Existential-Humanistic Therapy associated with Rollo May works with anxiety, freedom, responsibility, destiny, will, love and the courage to create. The therapy does not remove existential tension; it helps the person meet it consciously and choose a more authentic relation to life. The approach treats therapy as a disciplined conversation in which the person can encounter experience, language and relationship differently. Change is not forced from outside; it emerges when the therapeutic conditions make new contact, meaning or authorship possible.
Rollo May helped shape American existential psychotherapy, drawing on Kierkegaard, Heidegger, Tillich, psychoanalysis and humanistic psychology. James Bugental and other existential-humanistic clinicians further developed the emphasis on presence, inward searching and authentic encounter.
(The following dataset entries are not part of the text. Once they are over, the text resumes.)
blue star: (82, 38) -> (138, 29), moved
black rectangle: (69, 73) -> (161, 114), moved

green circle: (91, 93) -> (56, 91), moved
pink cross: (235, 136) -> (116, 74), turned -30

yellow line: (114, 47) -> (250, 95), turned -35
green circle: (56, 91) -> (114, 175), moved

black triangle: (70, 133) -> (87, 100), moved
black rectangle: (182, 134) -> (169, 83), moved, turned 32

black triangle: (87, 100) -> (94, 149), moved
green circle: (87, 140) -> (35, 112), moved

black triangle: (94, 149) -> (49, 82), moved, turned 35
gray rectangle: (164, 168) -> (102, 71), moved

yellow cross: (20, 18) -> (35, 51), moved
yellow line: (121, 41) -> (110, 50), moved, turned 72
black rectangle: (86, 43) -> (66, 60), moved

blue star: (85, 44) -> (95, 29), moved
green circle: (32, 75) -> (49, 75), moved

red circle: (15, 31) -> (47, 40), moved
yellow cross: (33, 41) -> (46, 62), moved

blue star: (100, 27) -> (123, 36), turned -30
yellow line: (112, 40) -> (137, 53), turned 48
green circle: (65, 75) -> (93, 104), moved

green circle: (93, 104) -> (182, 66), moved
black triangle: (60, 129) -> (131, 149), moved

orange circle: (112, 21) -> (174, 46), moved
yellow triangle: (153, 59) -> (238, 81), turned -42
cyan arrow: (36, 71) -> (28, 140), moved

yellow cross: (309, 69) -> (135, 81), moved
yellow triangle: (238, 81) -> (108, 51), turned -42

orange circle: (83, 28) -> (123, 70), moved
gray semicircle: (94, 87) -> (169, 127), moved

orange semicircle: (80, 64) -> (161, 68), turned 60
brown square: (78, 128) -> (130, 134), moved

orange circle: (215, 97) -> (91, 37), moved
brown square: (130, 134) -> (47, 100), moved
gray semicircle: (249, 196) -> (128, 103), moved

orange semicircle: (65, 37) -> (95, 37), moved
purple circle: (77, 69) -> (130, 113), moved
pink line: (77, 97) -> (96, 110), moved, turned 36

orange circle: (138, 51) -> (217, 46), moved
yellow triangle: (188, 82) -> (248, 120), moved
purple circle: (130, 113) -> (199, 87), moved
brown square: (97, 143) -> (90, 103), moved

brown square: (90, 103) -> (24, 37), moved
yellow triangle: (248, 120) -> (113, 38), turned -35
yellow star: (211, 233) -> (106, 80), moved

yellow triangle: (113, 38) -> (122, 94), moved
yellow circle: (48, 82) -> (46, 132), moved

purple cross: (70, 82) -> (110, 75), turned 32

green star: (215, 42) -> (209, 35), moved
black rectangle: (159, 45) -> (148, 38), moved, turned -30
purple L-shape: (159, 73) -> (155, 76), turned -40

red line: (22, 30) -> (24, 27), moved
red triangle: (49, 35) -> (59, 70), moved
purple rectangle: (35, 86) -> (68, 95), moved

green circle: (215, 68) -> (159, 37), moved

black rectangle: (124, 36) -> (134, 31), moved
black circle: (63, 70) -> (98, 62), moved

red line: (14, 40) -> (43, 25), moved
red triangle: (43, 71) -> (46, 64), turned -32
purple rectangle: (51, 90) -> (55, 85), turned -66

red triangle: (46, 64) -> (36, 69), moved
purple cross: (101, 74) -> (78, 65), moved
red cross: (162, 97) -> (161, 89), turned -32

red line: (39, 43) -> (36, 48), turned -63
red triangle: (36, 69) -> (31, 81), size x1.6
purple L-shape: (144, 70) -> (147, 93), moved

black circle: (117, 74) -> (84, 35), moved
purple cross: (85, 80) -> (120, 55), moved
The historical importance of the approach is that it challenged technical authority: the therapist is not merely applying procedures to a passive client, but participating in a relationship where experience, meaning and agency can reorganize.
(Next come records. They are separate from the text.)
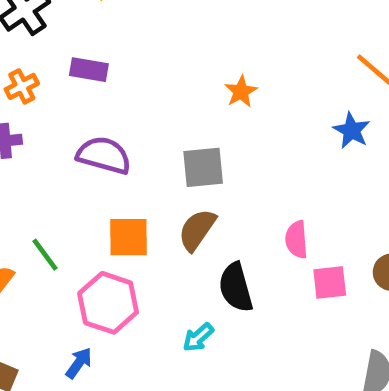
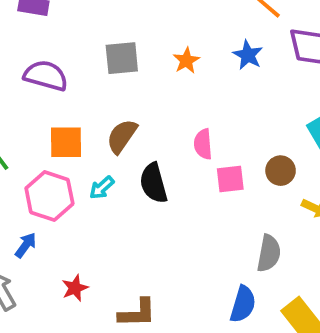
orange star: (241, 92) -> (186, 61), moved
gray square: (203, 167) -> (122, 58), moved
cyan arrow: (198, 337) -> (102, 188), moved

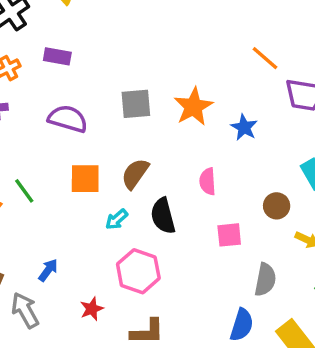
blue star: (248, 55) -> (244, 127), moved
orange star: (186, 61) -> (193, 107), size x1.6
pink square: (230, 179) -> (229, 235), moved
pink hexagon: (49, 196) -> (138, 271), moved

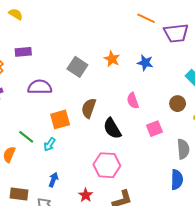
gray square: (136, 104) -> (77, 67), turned -36
orange star: (193, 107) -> (112, 59), size x0.7
cyan arrow: (117, 219) -> (50, 144), moved

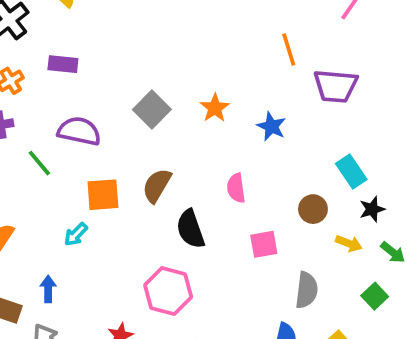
orange line: (146, 18) -> (289, 49), turned 36
green line: (26, 137) -> (39, 163), moved
blue arrow: (53, 180) -> (48, 289), moved, turned -32

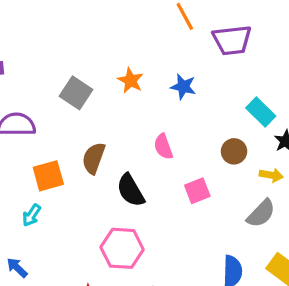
blue arrow: (48, 289) -> (17, 268), turned -35
gray semicircle: (307, 290) -> (261, 213), moved, turned 48

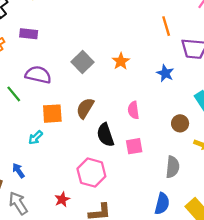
blue star: (183, 87) -> (165, 73), moved
pink square: (197, 191) -> (134, 146), moved
gray semicircle: (261, 213) -> (173, 167), moved, turned -50

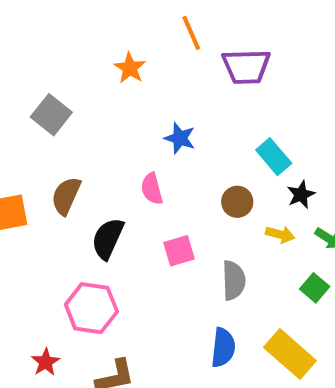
orange star: (121, 61) -> (130, 68), moved
blue star: (165, 73) -> (180, 138), moved
black semicircle: (105, 135) -> (108, 239), turned 50
pink square: (134, 146) -> (179, 251), moved

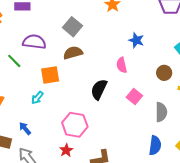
brown semicircle: (66, 196) -> (73, 53), moved, turned 48
pink square: (179, 251) -> (134, 96), turned -35
pink hexagon: (91, 308) -> (75, 125), moved

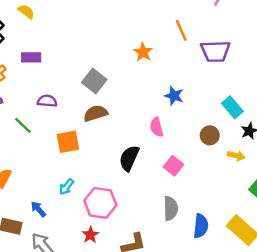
purple semicircle: (34, 42) -> (47, 101), size x0.7
cyan arrow: (37, 98) -> (67, 187), moved
gray semicircle: (161, 112) -> (171, 208), moved

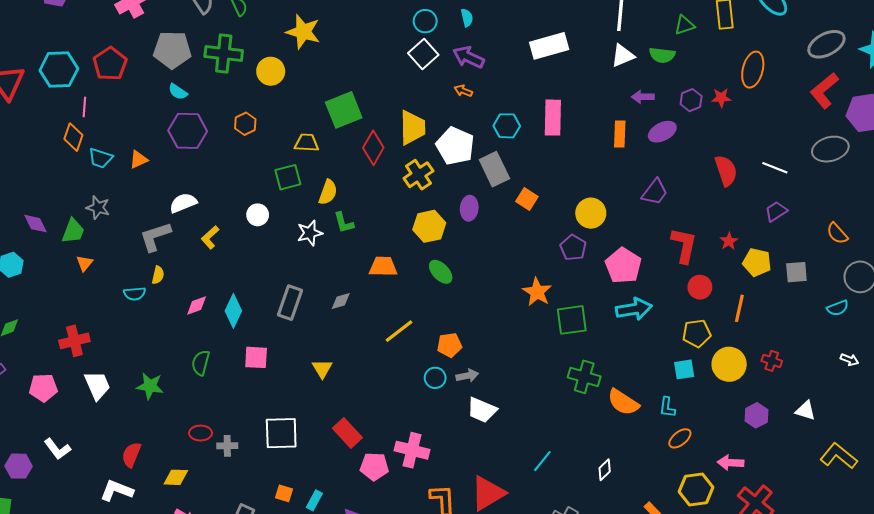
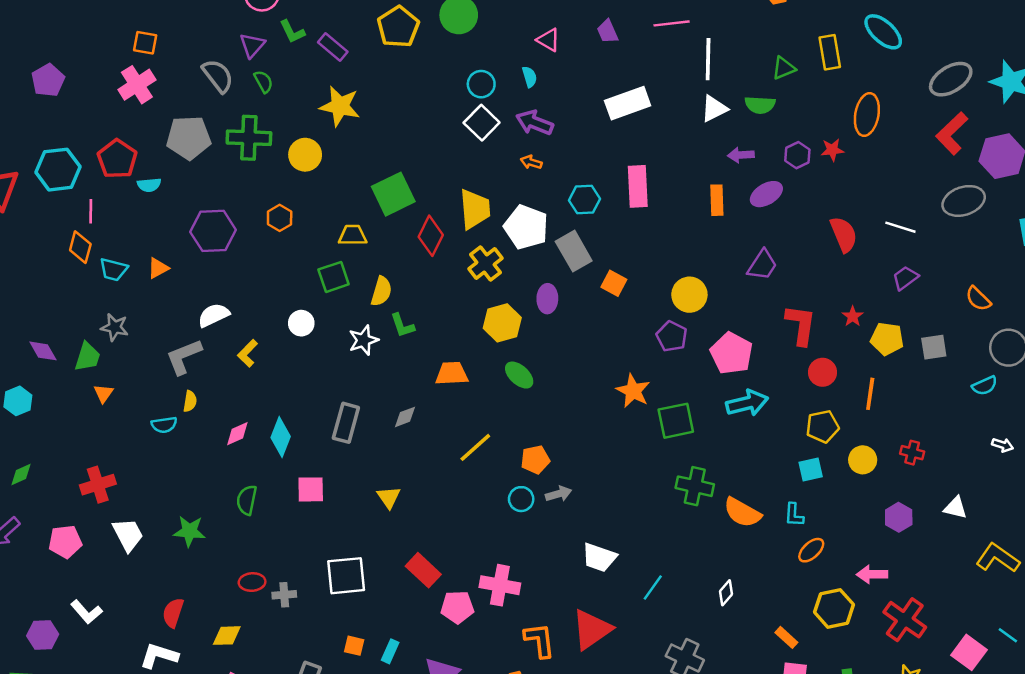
cyan semicircle: (178, 92) -> (149, 185), moved, turned -36
yellow circle: (729, 364) -> (863, 460), size x0.7
white trapezoid: (482, 410) -> (599, 557), moved

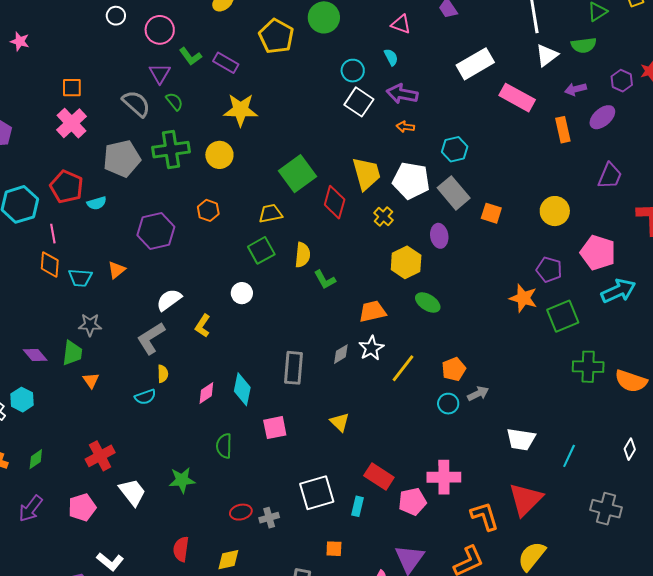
pink rectangle: (638, 186) -> (517, 98), moved, turned -48
yellow cross: (486, 264) -> (383, 216), size x0.7
purple pentagon: (672, 336) -> (549, 270), moved
white star: (363, 340) -> (371, 348), moved
cyan rectangle: (390, 651) -> (357, 506), moved

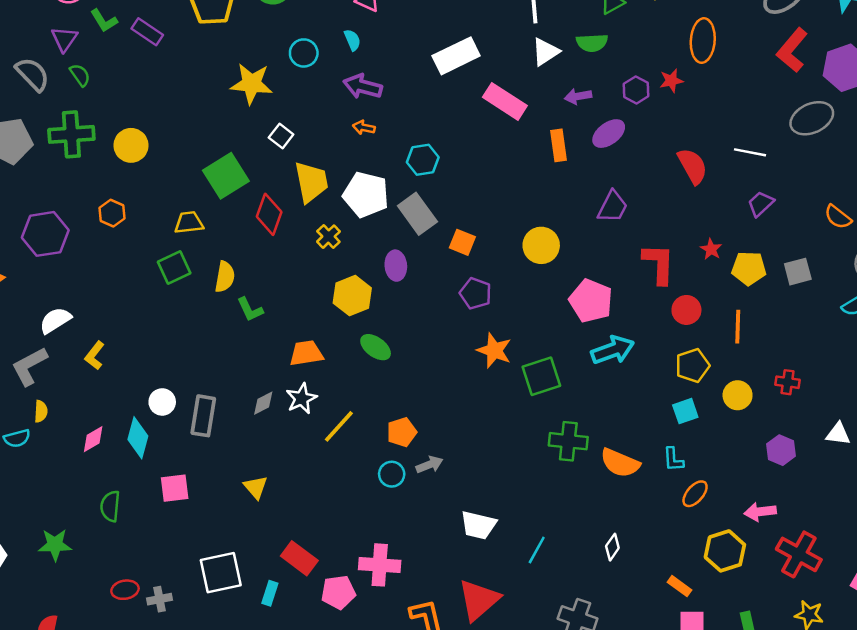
white square: (359, 102) -> (281, 136), moved, size x0.7
yellow star: (241, 110) -> (252, 84), moved
purple pentagon: (549, 270) -> (476, 294), moved
white circle: (242, 293) -> (162, 402), moved

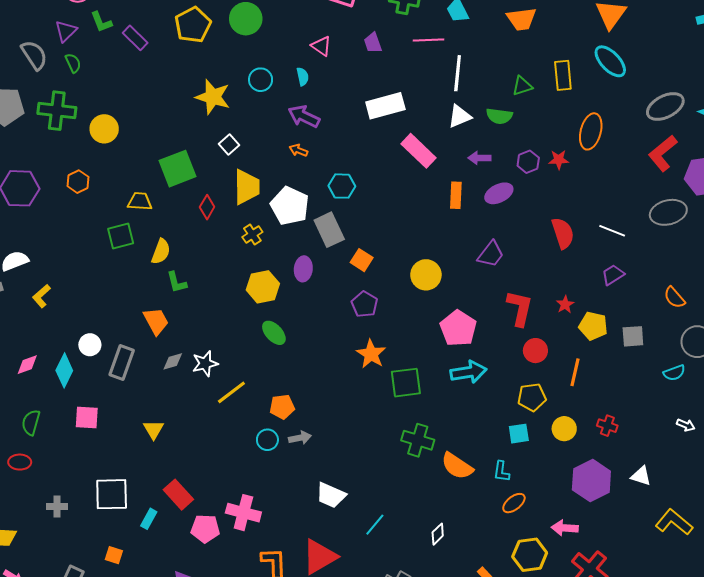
red diamond: (269, 214) -> (207, 207), size x0.7
orange trapezoid: (306, 353) -> (156, 321), moved, turned 60
purple hexagon: (781, 450) -> (591, 480), size x1.6
red ellipse: (125, 590) -> (20, 462), moved

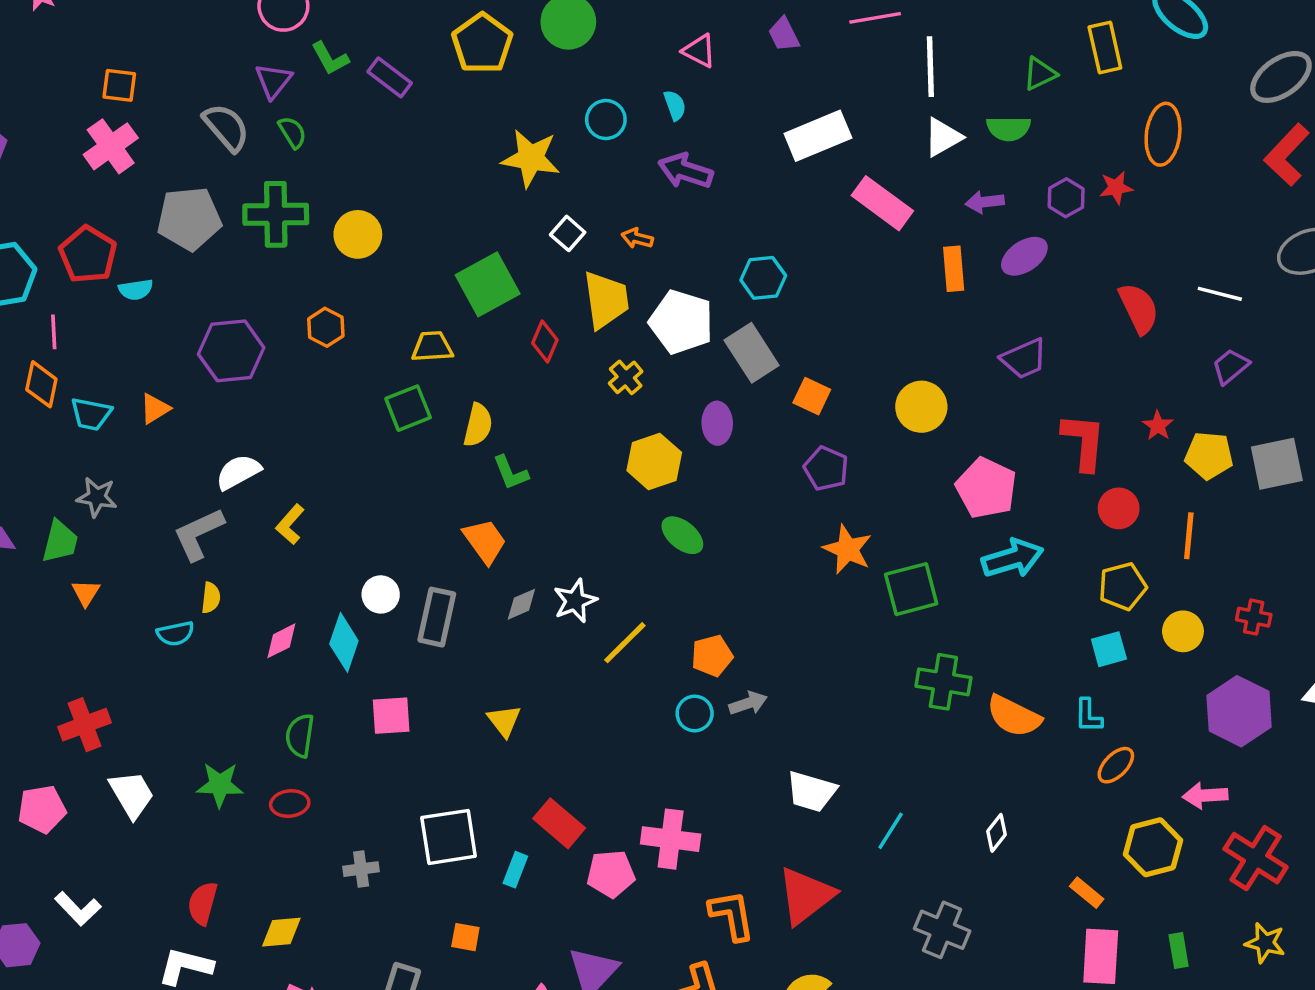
orange arrow: (298, 150) -> (637, 238), moved
purple trapezoid: (491, 254) -> (1024, 359), turned 36
gray square: (633, 336) -> (1277, 464), size x1.4

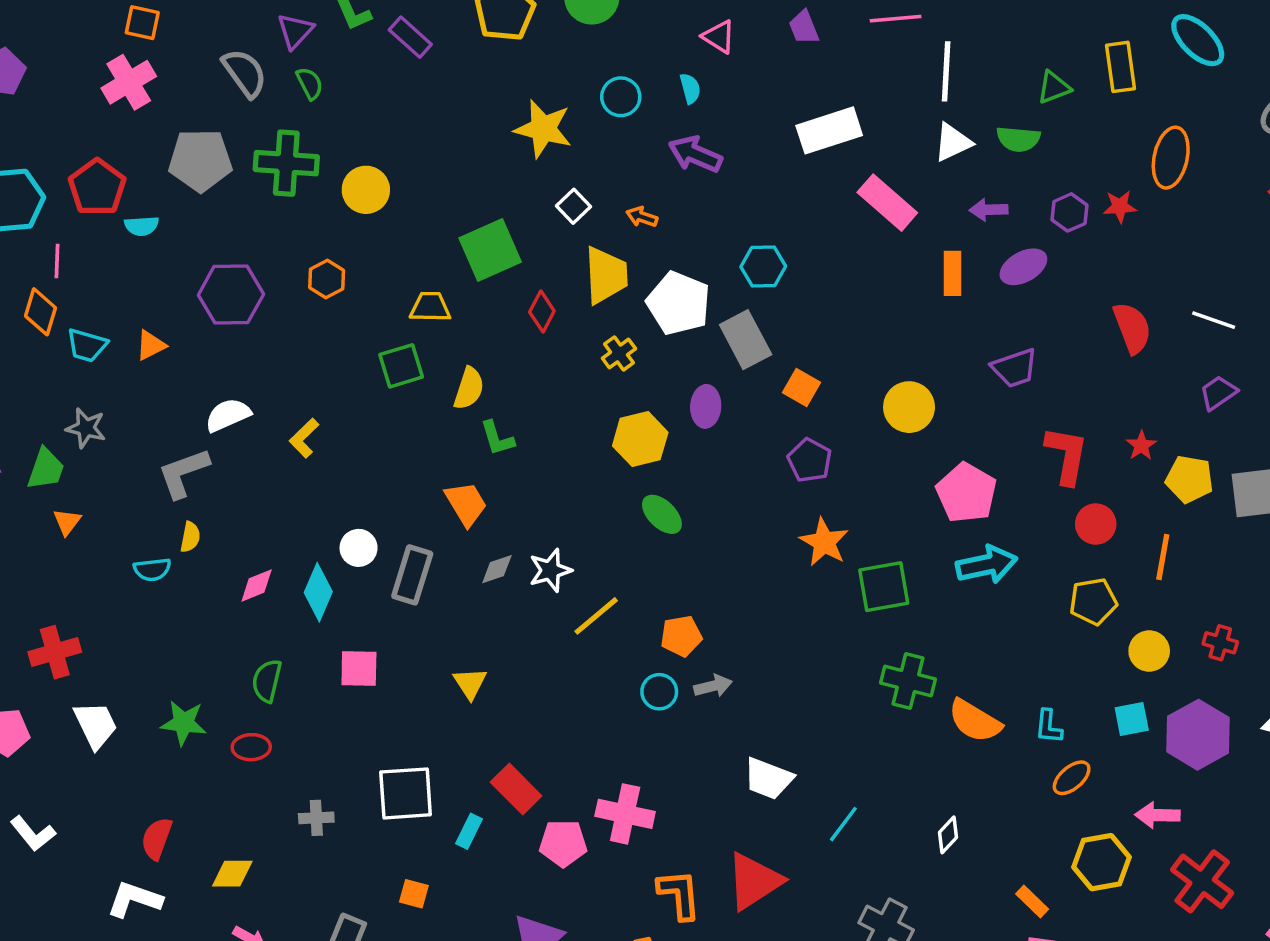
yellow L-shape: (290, 524) -> (304, 438), moved
cyan square: (1109, 649) -> (1132, 719), moved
Core concepts include normal anxiety, neurotic anxiety, freedom, destiny, will, intentionality, daimonic, courage, authenticity. These ideas should be used clinically, not as decorative vocabulary. A concept is useful only if it helps the therapist listen more accurately, ask a better question or protect the client's agency.
Common clinical questions:
The format is usually conversational and relational rather than protocol-driven. Sessions move through careful listening, reflection, inquiry and meaning-making. The therapist tracks the immediate process while remaining aware of the larger story, existential situation or self-structure.
A good session does not end with generic insight. It ends with a clearer sentence, a more honest feeling, a newly noticed choice, a preferred description, or a concrete way to carry the conversation into the week. Homework, when used, should fit the approach: observation, journaling, language experiments, letters, values reflection or relational practice.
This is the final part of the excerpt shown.